Tonight’s show would be the same as most other nights of the tour; dressed in matching cobalt-indigo suits while moving in synchronised soldier steps down a podium and opening with 'The Call’, the Star Theatre was loud and fanatical. Before the fun was to be dished out, a few rules had to be laid down: act like you are 15 years old or forget about the fun.
It has been years since we have rolled back the years, watching music videos of their harmonised steps on DVDs. With the limited and simple stage set-up, the boys used whichever props they could get their hands on. In ‘All I Have to Give’, they tinkle with fedora hats with inch-like precision, lifting and dropping them slowly in-between gravity-defying dance moves, without looking like a tool yet entertaining the crowd with maximum enthralment in place of minimum elbow grease. ‘I’ll Never Break Your Heart’ swoons hearts with tailored dance moves around microphone stands, slanting them in unimaginable positions across emotion-stirring vocals.
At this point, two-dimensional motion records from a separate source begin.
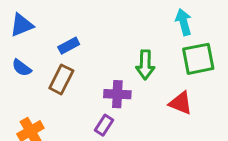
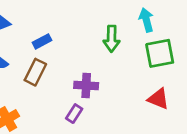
green arrow: (145, 65) -> (112, 39), moved
red triangle: (181, 103) -> (158, 99), moved

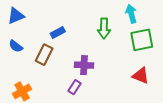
blue rectangle: (42, 41) -> (58, 33), moved

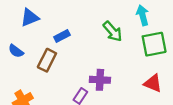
blue triangle: (16, 16) -> (30, 18), moved
green arrow: (104, 28) -> (113, 31), turned -42
purple cross: (84, 65) -> (100, 80), moved

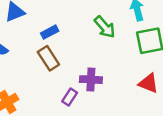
brown rectangle: (47, 60) -> (48, 58), moved, turned -60

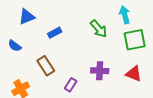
brown rectangle: (48, 58) -> (46, 66), moved
purple cross: (91, 80) -> (100, 71), moved

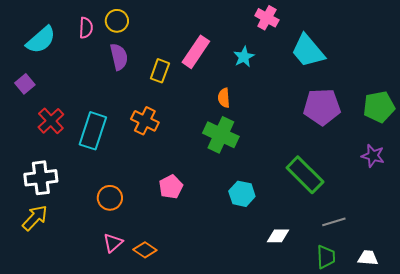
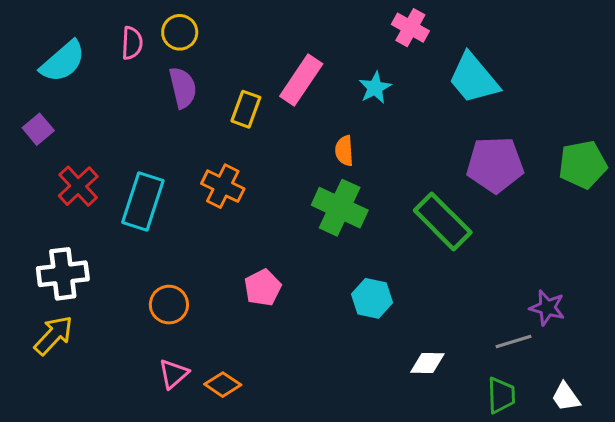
purple star: (373, 156) -> (547, 308), moved
green rectangle: (305, 175) -> (443, 221), moved
white trapezoid: (368, 258) -> (566, 397), turned -130

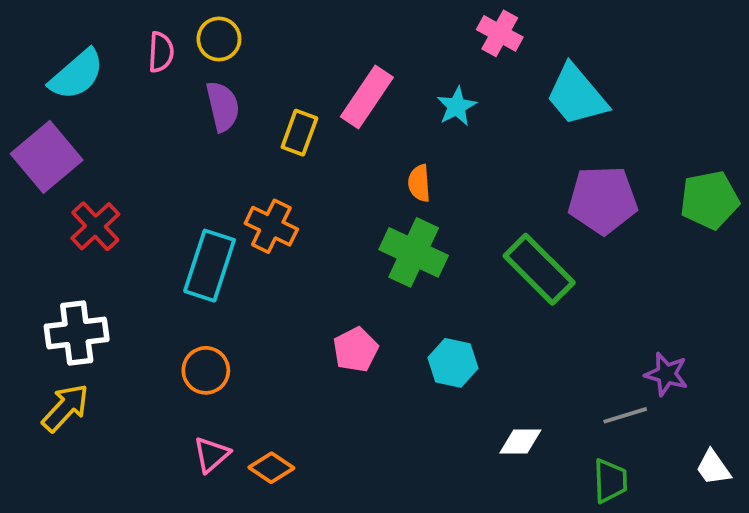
purple square: (38, 129) -> (47, 157), size x1.8
cyan rectangle: (143, 201) -> (210, 266), moved
pink pentagon: (263, 288) -> (356, 350), moved
white trapezoid: (566, 397) -> (713, 468), moved

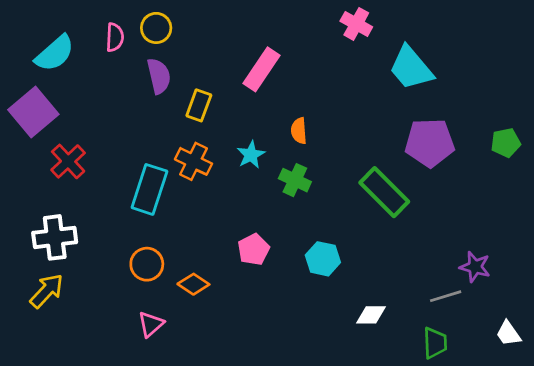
cyan star: (457, 106) -> (251, 155), moved
yellow rectangle: (299, 133) -> (199, 105), moved
green pentagon: (709, 200) -> (506, 143), size x0.7
green cross: (414, 252) -> (295, 180), size x0.7
orange diamond: (271, 468) -> (193, 284), moved

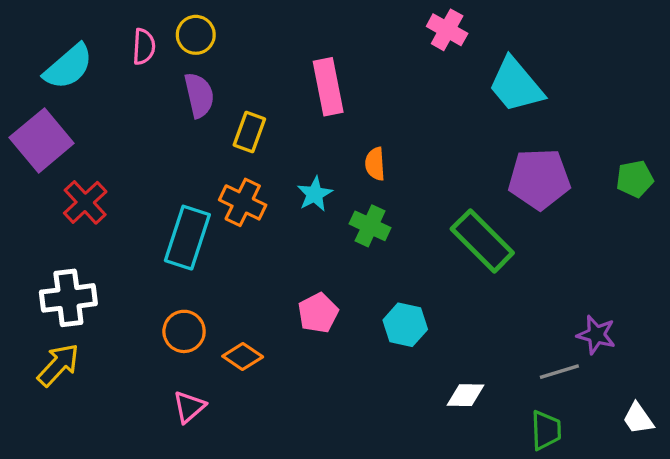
pink rectangle: (262, 69) -> (328, 87), turned -45

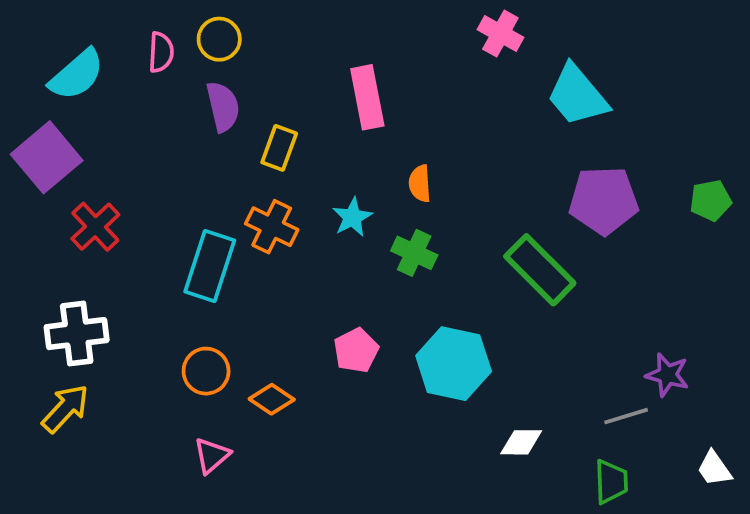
cyan hexagon: (405, 325) -> (454, 364), size x1.5

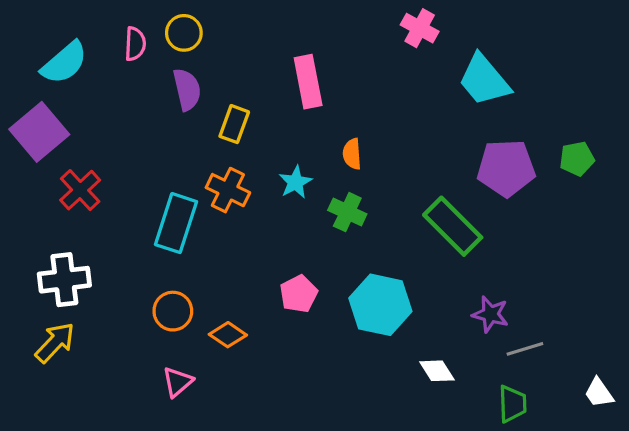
green pentagon: (710, 200) -> (577, 159), moved
purple star: (667, 375) -> (490, 314), moved
white diamond: (521, 442) -> (437, 371), turned 57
It does seem like a risky manoeuvre to bring fans back to the past while moving forward with their new releases, but it was done with deftness and skill from years of experience. Performing a sit-down session with each member picking up an instrument, short snippets of hits from the yesteryears (’10,000 Promises', ‘Drowning’) were thrown into the mix while keeping within their proposed setlist. An invitation was then stretched out to the fans, “it’s not about the past but the future, will you go with us?”
Backstreet Boys may have claimed a victory but not in one they have hoped for. Title track ’In a World Like This’ from their latest album sounded close to identical on paper with another new-age boy band; the formula consisting of edgy acoustic guitars, contemporary-sounding poppy vocals, a bubbly yet boyish personality and the usual heart-on-sleeve lyrics seemed to be what most boybands were emulating, and it is unjust to fault Backstreet Boys for their efforts to stay relevant.
In the fun and laughter, I start nitpicking at the flaws and seek answers to questions I find guilt in pursuing, are fans here to relive nostalgia or support Backstreet Boys in their next phase of music?
The new album features similar arranged tracks in ‘Permanent Stain’ and ‘Breathe’, arena-styled music geared at achieving success on the radio and in the appearance of a new target audience, the Generation Z. Placing their 2005’s ‘Never Gone’ side-by-side would be a perfect way to specify and detail their growth over the last ten years, Backstreet’s-back-alright-but-with-a-different-yet-similar-sounding-sound. After all, there will always be a certain reluctance in releasing the old and welcoming the new.
Despite the 23 years in service as the Backstreet Boys, it doesn’t end here for the five lads. Going back into the studios after the tour, the boys will be back larger than ever and will return to Singapore for yet another world tour. Promises will always be kept when the Backstreet Boys are concerned. I will wait patiently for another reunion of class ’99, but only if we are reminiscing memories of the old.